Top of GIVEN RECORDS

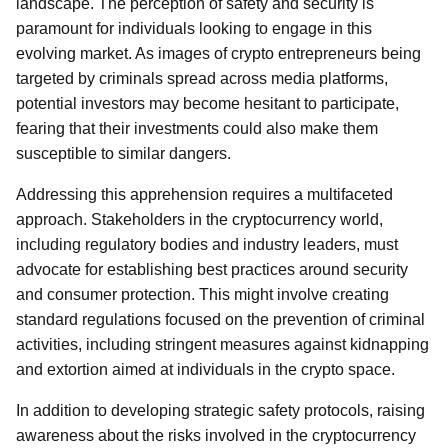
landscape. The perception of safety and security is
paramount for individuals looking to engage in this
evolving market. As images of crypto entrepreneurs being
targeted by criminals spread across media platforms,
potential investors may become hesitant to participate,
fearing that their investments could also make them
susceptible to similar dangers.
Addressing this apprehension requires a multifaceted
approach. Stakeholders in the cryptocurrency world,
including regulatory bodies and industry leaders, must
advocate for establishing best practices around security
and consumer protection. This might involve creating
standard regulations focused on the prevention of criminal
activities, including stringent measures against kidnapping
and extortion aimed at individuals in the crypto space.
In addition to developing strategic safety protocols, raising
awareness about the risks involved in the cryptocurrency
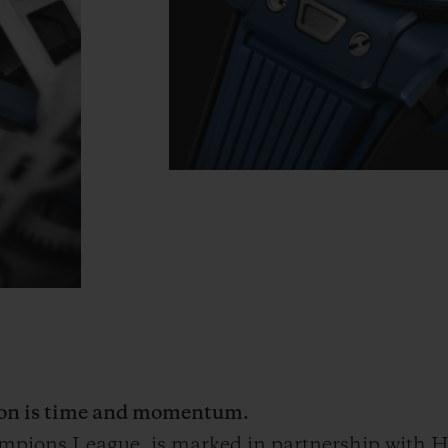
tion is time and momentum.
ampions League
, is marked in partnership with Hu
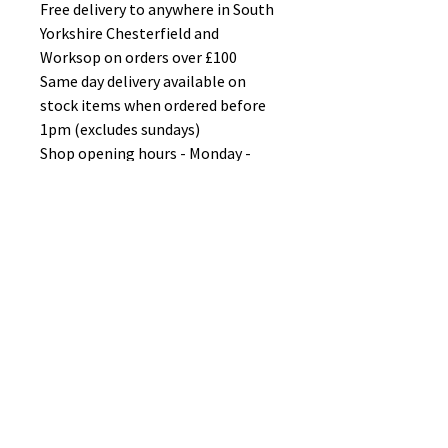
Free delivery to anywhere in South
Yorkshire Chesterfield and
Worksop on orders over £100
Same day delivery available on
stock items when ordered before
1pm (excludes sundays)
Shop opening hours - Monday -
Friday 10-6PM Saturday 10-5PM
Sunday 11-3pm
No Reviews Yet
Share your thoughts. Be the first to
leave a review.
Leave a Review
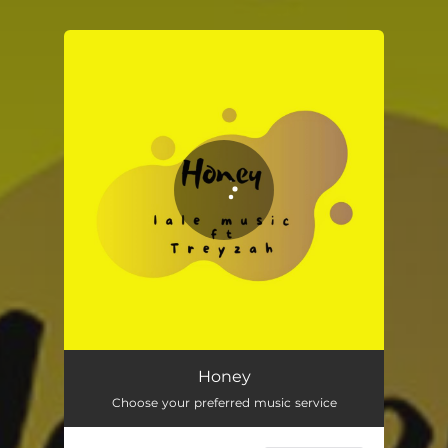
You're all set!
Honey
Choose your preferred music service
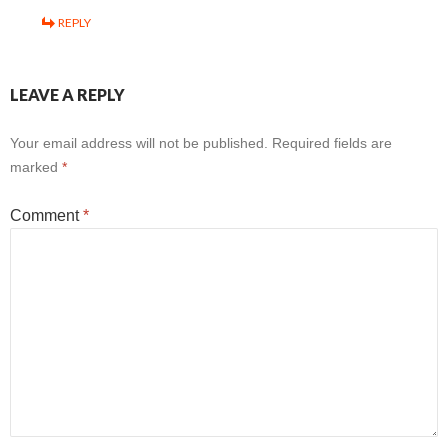
REPLY
LEAVE A REPLY
Your email address will not be published.
Required fields are
marked
*
Comment
*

Bottom of GIVEN RECORDS

TO DO: Write out each entry word for word, images excluded.

TASK RESULT:
landscape. The perception of safety and security is
paramount for individuals looking to engage in this
evolving market. As images of crypto entrepreneurs being
targeted by criminals spread across media platforms,
potential investors may become hesitant to participate,
fearing that their investments could also make them
susceptible to similar dangers.
Addressing this apprehension requires a multifaceted
approach. Stakeholders in the cryptocurrency world,
including regulatory bodies and industry leaders, must
advocate for establishing best practices around security
and consumer protection. This might involve creating
standard regulations focused on the prevention of criminal
activities, including stringent measures against kidnapping
and extortion aimed at individuals in the crypto space.
In addition to developing strategic safety protocols, raising
awareness about the risks involved in the cryptocurrency
tion is time and momentum.
ampions League
, is marked in partnership with Hu
Free delivery to anywhere in South
Yorkshire Chesterfield and
Worksop on orders over £100
Same day delivery available on
stock items when ordered before
1pm (excludes sundays)
Shop opening hours - Monday -
Friday 10-6PM Saturday 10-5PM
Sunday 11-3pm
No Reviews Yet
Share your thoughts. Be the first to
leave a review.
Leave a Review
You're all set!
Honey
Choose your preferred music service
REPLY
LEAVE A REPLY
Your email address will not be published.
Required fields are
marked
*
Comment
*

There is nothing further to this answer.